Two years later he was invited to a vacant professorship at Groningen, which he declined with grateful acknowledgments. Thereupon his trusty friend Van der Berg, President of the Burgomasters and one of the seven curators of the university, induced the authorities to increase his salary, and to promise to him the first vacancy in the regular professorships. This did not occur until 1709, when, on the death of Dr. Hotton, he was made Professor of Medicine and of Botany.

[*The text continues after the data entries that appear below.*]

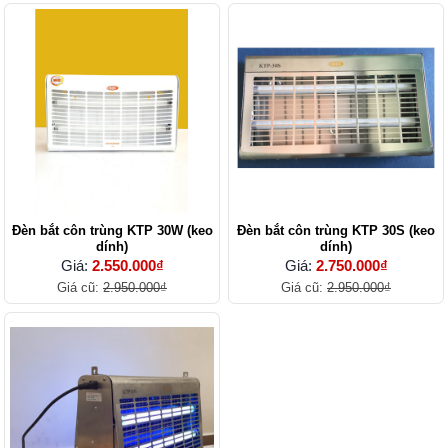
Đèn bắt côn trùng KTP 30W (keo
Đèn bắt côn trùng KTP 30S (keo
dính)
dính)
Giá:
2.550.000₫
Giá:
2.750.000₫
Giá cũ:
2.950.000₫
Giá cũ:
2.950.000₫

By the aid of returning captains, at a time when Dutch ships ruled the sea, and by a system of exchanges with noted correspondents, in ten years he had doubled the number of plants in the botanical garden. Crocodiles, turtles, and other strange creatures were imported from distant settlements in the Indies. The bamboo, the papyrus, the palm, the coffee plant, trees of cinnamon, camphor, and mahogany could be seen growing in the open air and in hothouses. The plants were especially remarkable for their strength and vigor. In their classification Boerhaave prepared the way for Linnaeus.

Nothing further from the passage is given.